Tandis que le chanvrier valaisan Bernard Rappaz entame ce lundi son 75e jour de grève de la faim à l’Hôpital de Genève, où les médecins refusent de le nourrir contre son gré malgré les injonctions du Tribunal fédéral (TF) et du Tribunal cantonal valaisan (LT du 06.11.2010), le débat enfle entre éthiciens et juristes.

Dans 24 Heures de samedi, Alex Mauron, directeur de l’institut d’éthique biomédicale de l’Université de Genève, déclare que les médecins «n’ont pas à faire le jeu du pouvoir judiciaire». Le jugement du TF, «assez étrange et incohérent», exprime «la protection un peu panique de l’Etat, comme si la crédibilité de la justice était attachée au destin d’un seul homme». Dans Le Matin Dimanche, l’avocat genevois Marc Bonnant critique aussi l’arrêt du TF: les juges ont estimé que la crédibilité de la justice l’emporte sur «le droit sacré de mourir». La Fédération des médecins suisses a «pris très courageusement position» en rejetant cette décision, qui exprime «une vengeance collective» et la rigidité de juges «jaloux de leurs prérogatives».

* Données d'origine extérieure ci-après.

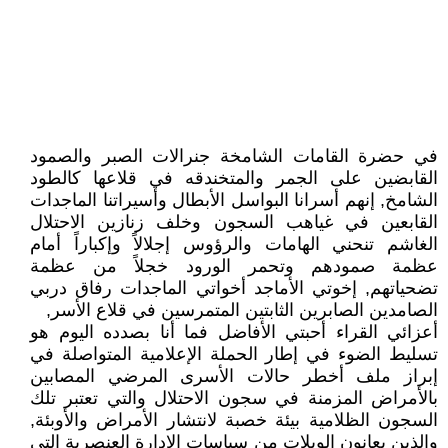
في حضرة القامات الشامخة جنرالات الصبر والصمود
القابضين على الجمر والمتخندقه في قلاعها كالطود
الشامخ, إنهم أسرانا البواسل الأبطال وأسيراتنا الماجدات
القابعين في غياهب السجون وخلف زنازين الاحتلال
الغاشم تنحني الهامات والرؤوس إجلالاً وإكباراً أمام
عظمة صمودهم وتحمر الورود خجلاً من عظمة
تضحياتهم, إخوتي الأماجد أخواتي الماجدات رفاق دربي
الصامدين الصابرين الثابتين المتمرسين في قلاع الأسر,
أعزائي القراء أحبتي الأفاضل فما أنا بصدده اليوم هو
تسليط الضوء في إطار الحملة الإعلامية المتواصلة في
إبراز ملف أخطر حالات الأسرى المرضي المصابين
بالأمراض المزمنة في سجون الاحتلال والتي تعتبر تلك
السجون الظلامية بيئة خصبة لانتشار الأمراض والأوبئة,
والذين يعانون الويلات من سياسات الإدارة العنصرية التي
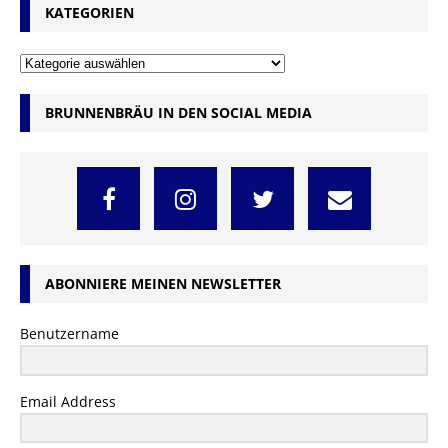
KATEGORIEN
BRUNNENBRÄU IN DEN SOCIAL MEDIA
ABONNIERE MEINEN NEWSLETTER
Benutzername
Email Address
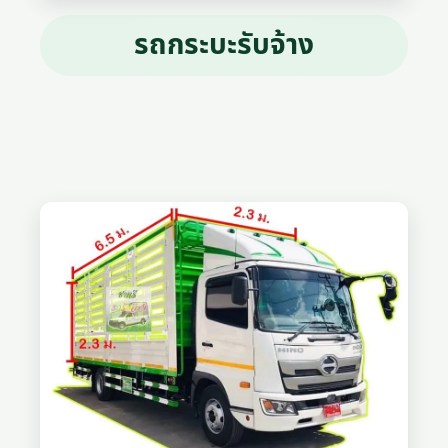
รถกระบะรับจ้าง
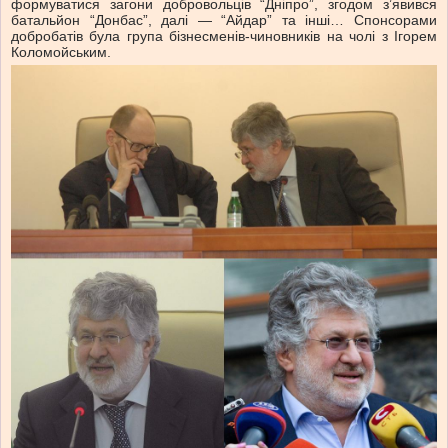
формуватися загони добровольців “Дніпро”, згодом з’явився
батальйон “Донбас”, далі — “Айдар” та інші… Спонсорами
добробатів була група бізнесменів-чиновників на чолі з Ігорем
Коломойським.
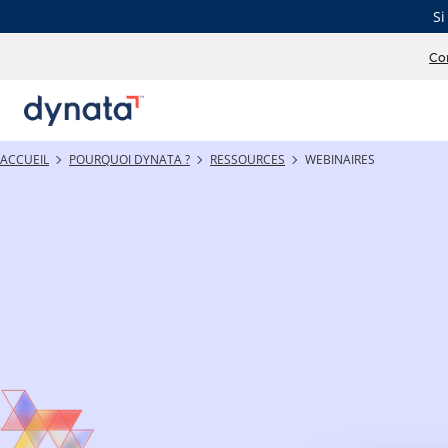
Si
Co
ACCUEIL
POURQUOI DYNATA ?
RESSOURCES
WEBINAIRES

Le même journal revient sur l’état de santé de Bernard Rappaz, qu’une photographie montre amaigri. Sa rédactrice en chef (valaisanne) Ariane Dayer s’indigne de la mort désormais possible du chanvrier; son avis est à l’opposé de celui de Marc Bonnant: «La liberté de mourir? Quelle liberté quand on est prisonnier? Pourquoi établit-on mille surveillances pour éviter que les détenus ne se suicident si c’est pour laisser celui-là le faire?» Pour elle, c’est aux instances valaisannes – politiques, religieuses – d’agir. Jusqu’ici, aucune ne l’a fait. Le Grand Conseil se prononcera sur la demande de grâce du chanvrier le 18 novembre, pas avant.